Introducing Chinese Text Analyser

April 10, 2014 at 12:53 AM

"I have a number of ideas for improvements ... (including for other languages)"

I hope you will kindly keep Cantonese in mind. <3

April 10, 2014 at 01:02 AM

I should probably mention that I'm using Crossover to run the application, so that might be the source of the boxes.

Yes, that's a known issue running under any wine variant - tabs and newlines get printed as boxes. It's already on my list of things to fix. It's only a display issue and doesn't affect segmentation or exports. Note also how in your screenshot, the program toolbar is missing several icons on the buttons, and how the startup screen is totally transparent - also both Wine issues, though I probably won't fix those as I'm eventually planning native versions that will solve that problem entirely.

but because of the pinyin not being unique to a given word, any cards that involve pinyin are going to need something to make them unique in a way that's useful to the learner.

Ah ok, now I see what you mean. Unfortunately there's not an easy way to solve this without writing a program that attempts not just to segment, but also understand Chinese - which is a significantly more difficult problem and worth a fortune to whoever solves it. The current (still pre-release) version just takes the easy way out an exports the first dictionary entry for the word. Future versions will output all dictionary entries, or have the option to allow the user to select which variation they wish to choose (with recommendations based on relative frequencies).
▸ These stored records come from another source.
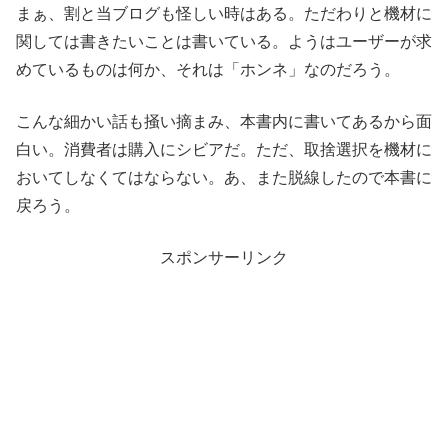
まぁ、割と当ブログも怪しい時はある。ただわりと機材に
関しては書きたいことは書いている。ようはユーザーが求
めているものは何か、それは「ホンネ」なのだろう。
こんな細かい話も掻い摘まみ、本書内に書いてあるから面
白い。消費者は購入にシビアだ。ただ、取捨選択を機材に
おいてしなくてはならない。あ、また脱線したので本書に
戻ろう。
スポンサーリンク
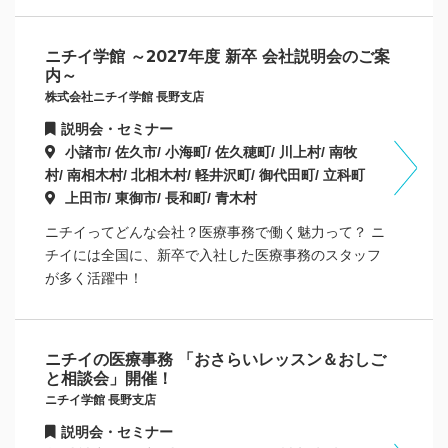
ニチイ学館 ～2027年度 新卒 会社説明会のご案
内～
株式会社ニチイ学館 長野支店
説明会・セミナー
小諸市/ 佐久市/ 小海町/ 佐久穂町/ 川上村/ 南牧
村/ 南相木村/ 北相木村/ 軽井沢町/ 御代田町/ 立科町
上田市/ 東御市/ 長和町/ 青木村
ニチイってどんな会社？医療事務で働く魅力って？ ニ
チイには全国に、新卒で入社した医療事務のスタッフ
が多く活躍中！
ニチイの医療事務 「おさらいレッスン＆おしご
と相談会」開催！
ニチイ学館 長野支店
説明会・セミナー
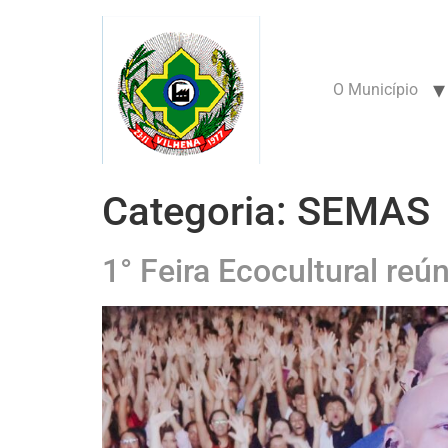
conteúdo
O Município
Categoria:
SEMAS
1° Feira Ecocultural re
April 10, 2014 at 01:03 AM

This reminds me of what LingQ does but a million times better. I think I am in love.

Thanks. And it's only going to get better

April 10, 2014 at 01:06 AM

I hope you will kindly keep Cantonese in mind. <3

Do you have any online sources for Cantonese dictionaries with pronunciation?

April 10, 2014 at 01:12 AM

What would help you?

I won't have time tonight, but I would definitely try to help!

"Online sources"? I have big dictionary files I've downloaded, somewhere.

April 10, 2014 at 01:21 AM

All the segmenter needs is a list of words - one per line, it already has this for Chinese, but I imagine there are many Cantonese specific words not currently in this list.

To show pronunciation it just needs a list of words and their associated pronunciation (tab separated format is fine) - preferably at the word level rather than the character level in order to have better accuracy.

Meanings are a bit trickier as there are potential copyright issues depending on the source material and the licence under which is was published, so public and open sources are better.

April 10, 2014 at 01:55 AM

Ah ok, now I see what you mean. Unfortunately there's not an easy way to solve this without writing a program that attempts not just to segment, but also understand Chinese - which is a significantly more difficult problem and worth a fortune to whoever solves it. The current (still pre-release) version just takes the easy way out an exports the first dictionary entry for the word. Future versions will output all dictionary entries, or have the option to allow the user to select which variation they wish to choose (with recommendations based on relative frequencies).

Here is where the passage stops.